2023 marque la volonté d’entrer dans une phase opérationnelle avec une première liste de 80 projets ciblés en Afrique, Asie-Pacifique et Amérique latine. Ils sont à lancer via la conclusion de MoU (Memorandum of understanding) ou des appels d’offres. « C’est sur ces projets là que l’on veut se concentrer avant tout » a insisté Koen Doens. Et « on a de quoi faire ensemble » a-t-il ajouté. « On entame aujourd’hui un dialogue qui doit produire des résultats ».
La liste des projets ainsi que les contacts clés à la Commission européenne sont dans une brochure qui a été distribuée aux participants. Elle est téléchargeable à la fin de cet article.
Ce « dialogue » avec les entreprises et intervenants financiers a, en l’occurrence, un objectif très concret, et le haut fonctionnaire européen a été explicite sur ce point : il s’agit de faire en sorte que les projets soient cohérents avec les expertises et les savoir-faire des entreprises européennes, autrement dit « faire en sorte que les choix que nous faisons puissent être portés par des entreprises européennes ». « On veut que vous soyez présents sur les appels d’offres », a martelé Koen Doens.

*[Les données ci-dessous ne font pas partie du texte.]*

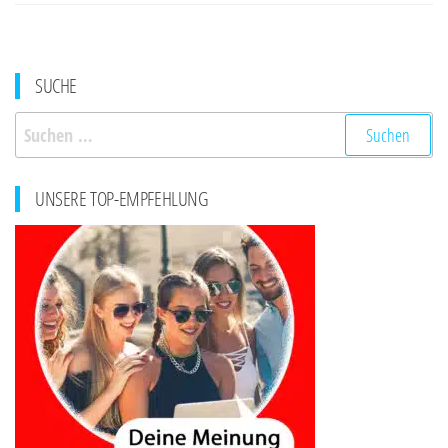
SUCHE
Suchen
nach:
UNSERE TOP-EMPFEHLUNG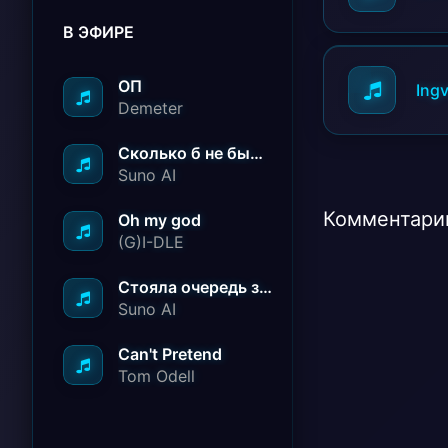
В ЭФИРЕ
ОП
Ingv
Demeter
Сколько б не было вам лет не грустите
Suno AI
Комментарии
Oh my god
(G)I-DLE
Стояла очередь за радостью
Suno AI
Can't Pretend
Tom Odell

A cet égard, dans cette phase de lancement opérationnel, la Commission a décidé de créer un groupe consultatif d’experts associant les représentants des entreprises et d’organisations professionnelles à l’échelle européenne afin de peaufiner l’approche des projets : entreprises et fédérations sont invitées à candidater, ce que n’a pas manqué de faire le patron du Medef à la tribune.
Concernant les projets sur lesquels les entreprises tricolores peuvent se positionner, les autorités françaises ont d’ores et déjà ciblé cinq secteurs qui ont fait, chacun, l’objet d’un atelier lors du séminaire : infrastructures numériques, métaux critiques, transports et aménagement du territoire, vaccins et industries de santé, chaînes de valeur agricoles, infrastructures énergétiques.
A suivre…
Christine Gilguy
Le modèle Global Gateway mode d’emploi
Global Gateway prévoit d’investir 300 milliards d’euros d’ici 2027, dont 150 milliards en Afrique, dans le financement d’infrastructures soutenables et de qualité, en respectant les normes sociales, environnementales et de bonne gouvernance de l’Union européenne (UE). La stratégie porte également un intérêt particulier aux Balkans occidentaux et à l’Ukraine ainsi qu’à l’Asie, à l’Amérique latine et aux Caraïbes.

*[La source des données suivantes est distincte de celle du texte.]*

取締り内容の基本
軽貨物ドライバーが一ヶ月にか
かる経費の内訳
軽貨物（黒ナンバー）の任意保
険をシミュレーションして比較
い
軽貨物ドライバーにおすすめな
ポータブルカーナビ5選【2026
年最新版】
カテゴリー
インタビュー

Elle se concentre sur 5 grands secteurs prioritaires : le numérique, le climat et l’énergie, les transports, la santé, l’éducation et la recherche.Cette stratégie s’appuie sur une grande variété d’outils financiers de l’UE, notamment le Neighbourhood, Development and International Cooperation Instrument (NDICI), avec des leviers importants sur le secteur privé. Côté public, la BEI, la BERD, mais aussi les banques de développement bilatérales type AFD sont appelées à y participer. Quant au secteur privé, banques commerciales et fonds d’investissements sont invités à s’engager sur des projets via des cofinancement ou des financement garantis par les institutions financières publiques.
Un soutien technique pour la bonne préparation des projets est proposé via deux outils multilatéraux (FMI et banques multilatérales) :
– la plateforme multilatérale SOURCE de préparation des projets d’infrastructures durables, qui permet de filtrer les projets qui ne seraient pas alignés sur les critères de durabilité ou de bonne gouvernance ;
– l’outil FMI‑Banque mondial PFRAM (PPP Fiscal Risk Assessment Model) qui fournit un modèle pour éviter que les projets ne se traduisent par un endettement souverain qui ne serait pas transparent ou soutenable pour les pays bénéficiaires.